- **TASK TO COMPLETE**
Copy every entry below exactly, and keep out the pictures.

Records drawn from a dataset
──────────────────────────────

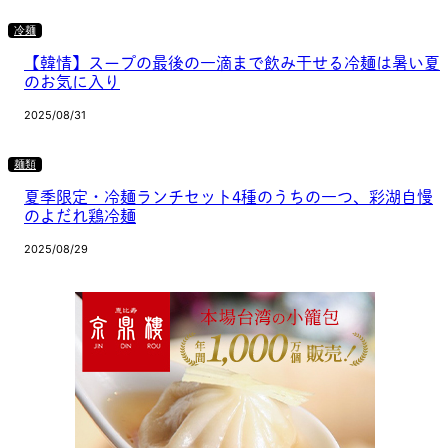
冷麺
【韓情】スープの最後の一滴まで飲み干せる冷麺は暑い夏
のお気に入り
2025/08/31
麺類
夏季限定・冷麺ランチセット4種のうちの一つ、彩湖自慢
のよだれ鶏冷麺
2025/08/29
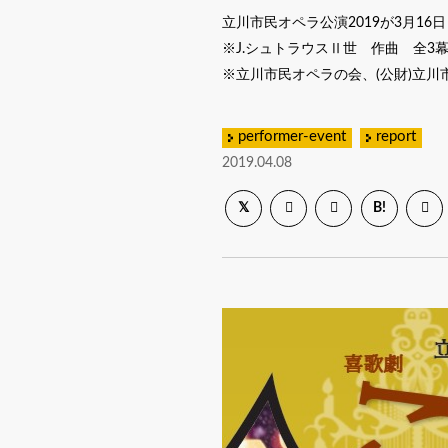
立川市民オペラ公演2019が3月16
※J.シュトラウスⅡ世 作曲 全3
※立川市民オペラの会、(公財)立
performer-event
report
2019.04.08
B!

──────────────────────────────

- **OUTPUT FOR THIS EXERCISE**
冷麺
【韓情】スープの最後の一滴まで飲み干せる冷麺は暑い夏
のお気に入り
2025/08/31
麺類
夏季限定・冷麺ランチセット4種のうちの一つ、彩湖自慢
のよだれ鶏冷麺
2025/08/29
立川市民オペラ公演2019が3月16
※J.シュトラウスⅡ世 作曲 全3
※立川市民オペラの会、(公財)立
performer-event
report
2019.04.08
B!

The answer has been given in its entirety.